Keith now called daily to see Kitty. He went to her room when she was well enough, and sat by her bedside and talked to her cheerily. The little girl answered him in her gentlest fashion. She no longer showed the unworthy terrors which had possessed her on her arrival at Ladysmith. She expected very little, and did not talk as much as formerly about her future. It did not seem to Kitty now that anything mattered. She had to a great extent given up hope. With the absence of hope she became gentler and more bearable—less selfish too. She seemed to have got untold relief from the absence of Mollie. It was impossible for Captain Keith to go very often to Intombi. That he did go from time to time she knew, but now she could rest happily in the knowledge that he was not visiting Mollie daily. In his presence she was very patient, and no longer grumbled. Some of his old love for her returned. He liked to sit with her, to watch her slow-coming smiles, and to talk over matters with Katherine Hunt. He felt very much at home with Katherine, who showed herself a braver and finer woman each day.

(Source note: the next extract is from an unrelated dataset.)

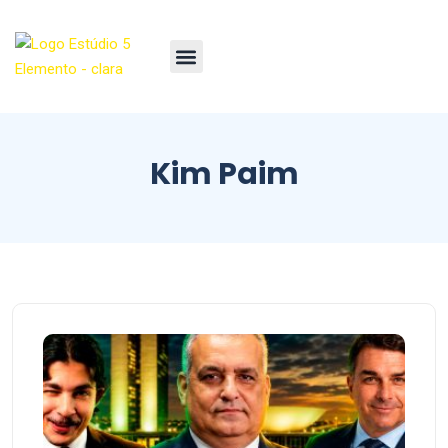
Kim Paim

Katherine managed to get the very best rations which the beleaguered town could afford for Kitty's use, and she often gave Captain Keith a nourishing meal. He accepted her ministrations without a word. He knew that for Kitty's sake, and perhaps for Mollie's also, he ought not to throw away his life. He was also fully confident that relief would come, sooner rather than later.

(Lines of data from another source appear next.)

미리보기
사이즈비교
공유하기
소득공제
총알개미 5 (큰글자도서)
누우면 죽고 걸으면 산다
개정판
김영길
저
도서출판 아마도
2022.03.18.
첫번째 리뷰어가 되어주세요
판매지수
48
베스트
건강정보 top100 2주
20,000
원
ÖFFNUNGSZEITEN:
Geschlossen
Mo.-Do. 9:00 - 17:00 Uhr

"We shall survive this," he said. "Buller is making way, not a doubt of it, and the Boers are only sitting down hoping to starve us out. As long as there is a horse left in Ladysmith we won't be starved."

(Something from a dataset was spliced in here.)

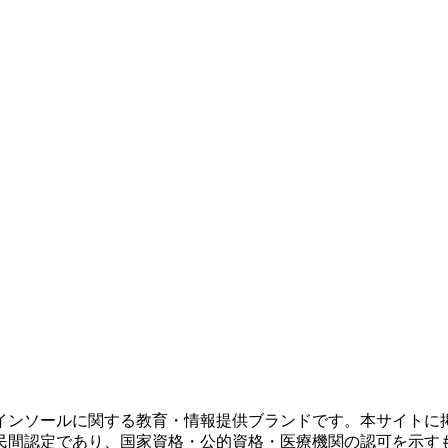
インソールに関する教育・情報提供ブランドです。本サイトに
民間認定であり、国家資格・公的資格・医療機関の認可を示す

He had taken quite kindly to his chevral, and tried to induce Kitty to take it. This she would not do. She burst into tears whenever it was offered to her, and in the end Katherine and Keith resolved that she should not be worried to take it. Keith spent almost all his available money in buying eggs and other dainties for the sick girl. Eggs rose to something like four shillings a piece, and even at that they were scarcely worth eating. But Kitty had what few there were to be obtained. Keith had another reason now for liking to be with Kitty and Katherine Hunt. Katherine Hunt had heard nothing of those rumours which were making his life a hell on earth, neither had Kitty. In their presence he could still feel himself a gallant soldier of Her Majesty. He could still look squarely into the faces of these two women, and knew deep down in his inmost heart that they were not ashamed of him. But outside Kitty's sick-room things were otherwise. This was not a time when one brave soldier could be rude to another, but still marked preferences were shown, also marked aversions. Keith was more or less sent to Coventry. Even his own men heard the rumours which were rife about him, and were not quite as obliging and ready to obey his orders as formerly.
One day, about a month after Mollie had been ordered to Intombi, Captain Keith went up to Observation Hill. He wanted, if possible, to send off a heliograph. To his surprise he saw Major Strause coming slowly up the hill. The two met at the top. It was impossible for Keith to turn away. Before he could in any manner make his escape the major called him.
"I want to say a word to you," was his remark. "Don't go. I have something to communicate which will give you both pleasure and pain."